The road less traveled: How to switch assembly pathways

(Nanowerk News) Understanding how the structure of the constituent molecules controls materials assembly could advance materials design. However, mapping out early formation steps is difficult. Now, these first steps have been uncovered in real time for 2-D crystalline sheets and 3-D porous networks from biologically inspired polymers. The sequence in which the individual molecules within the polymers linked up determined the assembly pathway: a direct, one-step process or a more complex, two-step path. Tuning the structure of the starting molecules controlled assembly.

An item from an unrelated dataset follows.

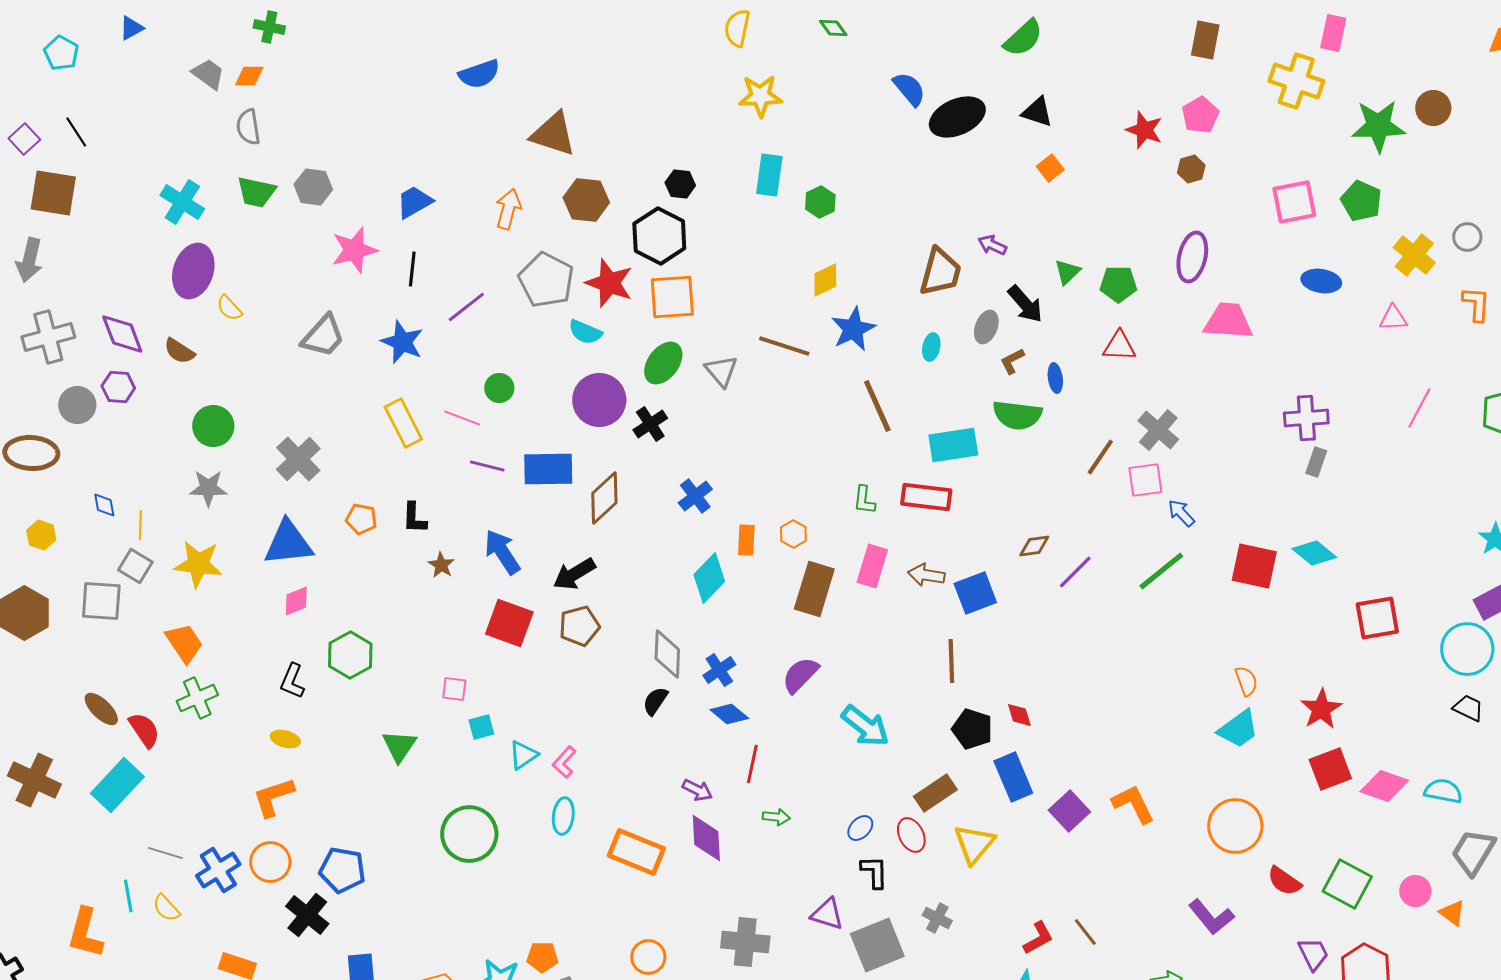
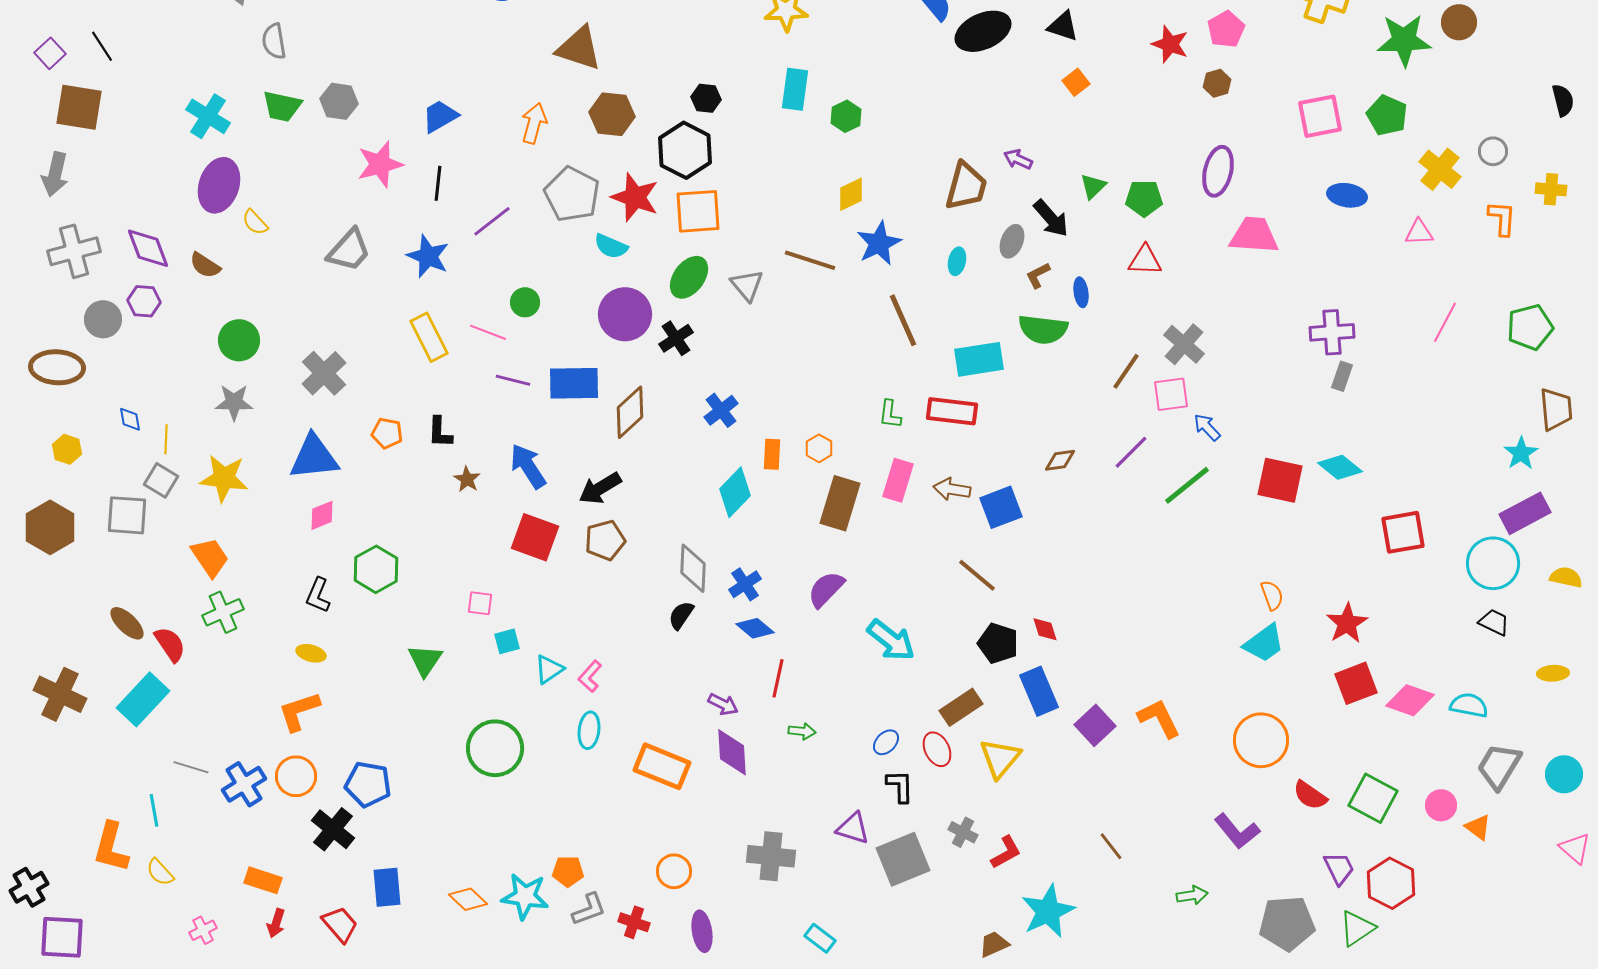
purple line: (1075, 572) -> (1131, 452), moved
brown line: (951, 661) -> (977, 575), turned -48
yellow semicircle: (166, 908) -> (160, 872), moved
red L-shape: (1038, 938) -> (1006, 852), moved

The study (Nature Materials, "Tuning crystallization pathways through sequence-engineering of biomimetic polymers") offers new rules for designing materials. The rules could permit energy-efficient synthesis of materials with properties not offered today. Using these rules, scientists could build materials for manufacturing that, for example, lead to better solar panels. The work also resolves a long-standing controversy over crystal growth.
How to Switch Assembly Pathways
On the left, atomic force microscopy images show the structures formed from a polymer with a hydrophobic (water-fearing) tail via a two-step nucleation and growth process. The top figure shows the crystal during the assembly process. The bottom figure shows the final self-assembled network. On the right, the two-step formation process is depicted. Starting from the top right corner and going counterclockwise, the clusters in solution deposit onto the surface, transform into single molecule-wide linear structures and spread laterally as new linear structures nucleate on top to form vertical 2-D crystals. (Image: Pacific Northwest National Laboratory)
Bioinspired assembly of complex building blocks that vary in structure and properties form ordered 2-D and 3-D structures. These assembly pathways are being actively pursued to create materials with new properties not achievable using existing synthetic methods. However, little information about how these dynamic processes occur at the fundamental level is available.
Scientists at Pacific Northwest National Laboratory and Lawrence Livermore National Laboratory exploited the sub-nanometer resolution of atomic force microscopy and the tendency of surfaces to promote crystallization to observe in real time assembly pathways for biomimetic peptoid polymers. Two identical polymers were synthesized, but one had a hydrophobic (water-fearing) tail linked to its end. The polymers were added to solutions containing calcium ions and formed 2-D crystalline sheets and 3-D porous networks on surfaces, which was observed in real time.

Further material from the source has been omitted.